Task prompt
Please state the number of lines in the entries below where the word "können" appears. Include nothing else.

Material supplied
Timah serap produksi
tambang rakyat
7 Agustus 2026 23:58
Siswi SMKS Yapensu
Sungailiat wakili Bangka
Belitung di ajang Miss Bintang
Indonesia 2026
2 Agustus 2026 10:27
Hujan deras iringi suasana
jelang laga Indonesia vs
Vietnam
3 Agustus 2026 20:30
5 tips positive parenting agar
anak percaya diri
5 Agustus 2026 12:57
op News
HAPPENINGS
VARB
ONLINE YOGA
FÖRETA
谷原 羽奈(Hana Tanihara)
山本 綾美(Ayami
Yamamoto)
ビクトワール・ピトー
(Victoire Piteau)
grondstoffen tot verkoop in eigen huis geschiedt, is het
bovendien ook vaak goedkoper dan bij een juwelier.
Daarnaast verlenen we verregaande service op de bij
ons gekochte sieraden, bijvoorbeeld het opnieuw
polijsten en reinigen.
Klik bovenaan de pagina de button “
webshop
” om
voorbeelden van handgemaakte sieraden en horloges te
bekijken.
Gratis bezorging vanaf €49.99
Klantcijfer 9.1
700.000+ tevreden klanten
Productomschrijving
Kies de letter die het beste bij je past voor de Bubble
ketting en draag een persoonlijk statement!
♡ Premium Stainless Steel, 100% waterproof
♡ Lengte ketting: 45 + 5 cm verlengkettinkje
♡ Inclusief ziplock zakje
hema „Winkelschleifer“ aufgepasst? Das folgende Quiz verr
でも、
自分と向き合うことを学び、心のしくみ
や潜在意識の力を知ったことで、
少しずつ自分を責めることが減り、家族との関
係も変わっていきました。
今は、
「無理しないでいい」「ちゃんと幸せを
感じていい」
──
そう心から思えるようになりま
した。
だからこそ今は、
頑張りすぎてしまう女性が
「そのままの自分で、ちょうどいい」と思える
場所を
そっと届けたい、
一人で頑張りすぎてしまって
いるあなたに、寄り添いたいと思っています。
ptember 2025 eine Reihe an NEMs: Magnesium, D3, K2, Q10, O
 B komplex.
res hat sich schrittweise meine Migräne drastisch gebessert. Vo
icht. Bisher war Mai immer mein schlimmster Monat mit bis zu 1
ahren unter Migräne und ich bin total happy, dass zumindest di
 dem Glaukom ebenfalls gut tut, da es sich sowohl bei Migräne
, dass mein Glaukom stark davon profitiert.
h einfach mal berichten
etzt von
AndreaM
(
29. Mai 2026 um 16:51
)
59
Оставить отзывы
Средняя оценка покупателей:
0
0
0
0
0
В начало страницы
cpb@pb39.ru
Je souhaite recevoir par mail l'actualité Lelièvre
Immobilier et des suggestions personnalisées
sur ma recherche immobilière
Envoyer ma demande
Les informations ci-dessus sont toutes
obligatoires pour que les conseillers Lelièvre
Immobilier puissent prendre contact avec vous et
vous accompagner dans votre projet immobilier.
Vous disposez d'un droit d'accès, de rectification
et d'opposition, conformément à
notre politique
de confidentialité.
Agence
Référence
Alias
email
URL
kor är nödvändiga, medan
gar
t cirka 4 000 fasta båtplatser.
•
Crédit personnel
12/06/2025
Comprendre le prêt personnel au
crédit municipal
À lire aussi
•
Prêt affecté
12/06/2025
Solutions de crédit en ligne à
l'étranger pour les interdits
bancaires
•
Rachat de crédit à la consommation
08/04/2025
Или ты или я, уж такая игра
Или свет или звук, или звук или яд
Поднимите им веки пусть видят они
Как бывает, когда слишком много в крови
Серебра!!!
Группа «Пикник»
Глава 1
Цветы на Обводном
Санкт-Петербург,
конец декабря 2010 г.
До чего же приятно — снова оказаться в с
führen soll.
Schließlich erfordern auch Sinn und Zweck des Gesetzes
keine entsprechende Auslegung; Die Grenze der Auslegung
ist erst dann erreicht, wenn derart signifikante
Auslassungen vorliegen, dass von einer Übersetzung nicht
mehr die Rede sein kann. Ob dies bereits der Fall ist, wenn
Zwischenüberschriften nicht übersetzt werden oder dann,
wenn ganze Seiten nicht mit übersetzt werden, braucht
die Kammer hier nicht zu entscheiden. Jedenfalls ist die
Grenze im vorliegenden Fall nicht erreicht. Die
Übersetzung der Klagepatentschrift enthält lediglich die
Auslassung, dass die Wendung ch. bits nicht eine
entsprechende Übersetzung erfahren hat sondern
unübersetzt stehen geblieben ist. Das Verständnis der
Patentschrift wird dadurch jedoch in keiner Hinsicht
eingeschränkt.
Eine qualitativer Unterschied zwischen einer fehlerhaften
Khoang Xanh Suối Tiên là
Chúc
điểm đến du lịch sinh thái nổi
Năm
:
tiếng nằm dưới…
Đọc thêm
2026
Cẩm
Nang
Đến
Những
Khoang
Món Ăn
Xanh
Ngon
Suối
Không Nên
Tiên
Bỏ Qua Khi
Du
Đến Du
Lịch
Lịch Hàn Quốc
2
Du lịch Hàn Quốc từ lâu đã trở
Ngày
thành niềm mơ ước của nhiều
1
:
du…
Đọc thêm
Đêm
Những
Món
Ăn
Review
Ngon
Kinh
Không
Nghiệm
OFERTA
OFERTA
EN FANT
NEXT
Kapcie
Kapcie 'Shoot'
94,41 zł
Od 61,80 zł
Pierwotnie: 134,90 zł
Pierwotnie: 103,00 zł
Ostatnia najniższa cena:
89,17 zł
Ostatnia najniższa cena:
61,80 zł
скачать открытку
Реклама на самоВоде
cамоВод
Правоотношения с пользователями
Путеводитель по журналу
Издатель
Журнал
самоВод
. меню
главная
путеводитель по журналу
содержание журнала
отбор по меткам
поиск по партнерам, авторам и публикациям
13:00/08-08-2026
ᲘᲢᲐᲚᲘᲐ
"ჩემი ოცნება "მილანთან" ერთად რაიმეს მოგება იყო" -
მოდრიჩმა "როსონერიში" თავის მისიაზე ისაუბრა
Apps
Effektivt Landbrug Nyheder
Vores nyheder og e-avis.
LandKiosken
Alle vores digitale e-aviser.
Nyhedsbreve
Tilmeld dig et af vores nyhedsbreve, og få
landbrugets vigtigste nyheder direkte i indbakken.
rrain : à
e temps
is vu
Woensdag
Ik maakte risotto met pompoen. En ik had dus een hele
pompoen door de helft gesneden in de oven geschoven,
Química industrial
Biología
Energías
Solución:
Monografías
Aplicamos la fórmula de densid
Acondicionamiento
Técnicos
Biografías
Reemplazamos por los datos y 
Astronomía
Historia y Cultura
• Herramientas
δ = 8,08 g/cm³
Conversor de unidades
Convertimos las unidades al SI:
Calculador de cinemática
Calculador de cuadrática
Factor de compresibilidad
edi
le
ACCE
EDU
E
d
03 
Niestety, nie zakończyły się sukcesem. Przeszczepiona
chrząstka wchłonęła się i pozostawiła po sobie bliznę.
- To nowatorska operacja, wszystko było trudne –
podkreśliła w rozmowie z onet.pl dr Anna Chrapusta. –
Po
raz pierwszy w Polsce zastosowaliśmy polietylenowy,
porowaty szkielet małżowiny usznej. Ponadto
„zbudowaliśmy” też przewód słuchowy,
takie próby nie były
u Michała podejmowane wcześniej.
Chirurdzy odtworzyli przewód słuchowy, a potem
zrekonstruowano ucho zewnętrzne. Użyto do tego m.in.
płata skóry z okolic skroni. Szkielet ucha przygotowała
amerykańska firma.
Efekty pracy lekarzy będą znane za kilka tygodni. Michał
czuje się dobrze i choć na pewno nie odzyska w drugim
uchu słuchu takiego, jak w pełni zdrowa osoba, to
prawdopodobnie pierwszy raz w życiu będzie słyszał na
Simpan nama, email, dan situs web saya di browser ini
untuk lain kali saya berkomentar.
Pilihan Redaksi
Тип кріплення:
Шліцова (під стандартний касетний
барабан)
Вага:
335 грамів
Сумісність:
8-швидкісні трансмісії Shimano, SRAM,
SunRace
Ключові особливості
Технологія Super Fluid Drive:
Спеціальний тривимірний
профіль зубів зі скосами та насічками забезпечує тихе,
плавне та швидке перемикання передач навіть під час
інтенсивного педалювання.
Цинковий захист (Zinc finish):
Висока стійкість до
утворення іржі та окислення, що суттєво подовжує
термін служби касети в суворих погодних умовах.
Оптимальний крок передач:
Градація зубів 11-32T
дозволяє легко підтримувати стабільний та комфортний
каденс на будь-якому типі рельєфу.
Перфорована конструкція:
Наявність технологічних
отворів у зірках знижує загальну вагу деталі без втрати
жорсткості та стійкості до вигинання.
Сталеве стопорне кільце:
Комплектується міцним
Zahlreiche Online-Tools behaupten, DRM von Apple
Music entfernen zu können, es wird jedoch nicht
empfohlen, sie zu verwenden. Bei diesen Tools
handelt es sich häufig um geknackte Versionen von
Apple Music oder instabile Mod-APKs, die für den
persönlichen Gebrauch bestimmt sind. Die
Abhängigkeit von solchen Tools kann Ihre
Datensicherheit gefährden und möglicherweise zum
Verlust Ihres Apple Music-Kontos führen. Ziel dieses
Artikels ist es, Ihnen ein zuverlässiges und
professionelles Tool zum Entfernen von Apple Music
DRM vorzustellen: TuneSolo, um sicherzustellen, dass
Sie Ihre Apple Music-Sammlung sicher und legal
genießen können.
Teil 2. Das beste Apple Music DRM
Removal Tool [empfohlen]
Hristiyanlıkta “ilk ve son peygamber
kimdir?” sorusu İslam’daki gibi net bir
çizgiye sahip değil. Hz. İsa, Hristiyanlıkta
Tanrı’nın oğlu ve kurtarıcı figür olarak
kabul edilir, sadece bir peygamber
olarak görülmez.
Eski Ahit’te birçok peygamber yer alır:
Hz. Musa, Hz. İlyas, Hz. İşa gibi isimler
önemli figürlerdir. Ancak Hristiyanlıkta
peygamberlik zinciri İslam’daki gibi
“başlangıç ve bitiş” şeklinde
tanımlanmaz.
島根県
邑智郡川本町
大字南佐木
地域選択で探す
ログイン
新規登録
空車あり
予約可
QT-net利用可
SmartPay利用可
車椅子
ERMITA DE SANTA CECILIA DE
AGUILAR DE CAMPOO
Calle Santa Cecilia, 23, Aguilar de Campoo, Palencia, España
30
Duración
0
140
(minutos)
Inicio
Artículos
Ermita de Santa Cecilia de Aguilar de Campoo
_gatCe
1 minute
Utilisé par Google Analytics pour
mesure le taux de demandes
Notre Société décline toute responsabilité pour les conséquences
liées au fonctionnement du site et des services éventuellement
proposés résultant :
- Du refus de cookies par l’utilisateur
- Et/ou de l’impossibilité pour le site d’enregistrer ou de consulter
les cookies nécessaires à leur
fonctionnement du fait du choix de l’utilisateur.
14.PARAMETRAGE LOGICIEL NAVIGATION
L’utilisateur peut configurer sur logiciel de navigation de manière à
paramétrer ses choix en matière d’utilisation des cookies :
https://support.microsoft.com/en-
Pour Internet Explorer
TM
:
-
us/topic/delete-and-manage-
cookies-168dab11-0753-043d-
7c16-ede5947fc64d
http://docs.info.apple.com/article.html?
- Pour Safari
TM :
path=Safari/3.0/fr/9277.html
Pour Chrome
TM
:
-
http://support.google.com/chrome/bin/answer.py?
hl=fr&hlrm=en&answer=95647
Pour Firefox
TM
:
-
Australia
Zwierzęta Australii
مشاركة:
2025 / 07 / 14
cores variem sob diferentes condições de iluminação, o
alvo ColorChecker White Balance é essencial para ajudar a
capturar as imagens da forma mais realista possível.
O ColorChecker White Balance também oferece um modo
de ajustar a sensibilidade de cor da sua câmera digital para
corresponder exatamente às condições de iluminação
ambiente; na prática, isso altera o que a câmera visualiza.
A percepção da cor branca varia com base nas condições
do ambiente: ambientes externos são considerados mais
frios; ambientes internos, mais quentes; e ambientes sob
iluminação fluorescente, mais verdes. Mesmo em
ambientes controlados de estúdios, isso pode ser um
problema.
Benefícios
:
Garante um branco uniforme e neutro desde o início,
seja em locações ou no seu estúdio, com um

Answer space
2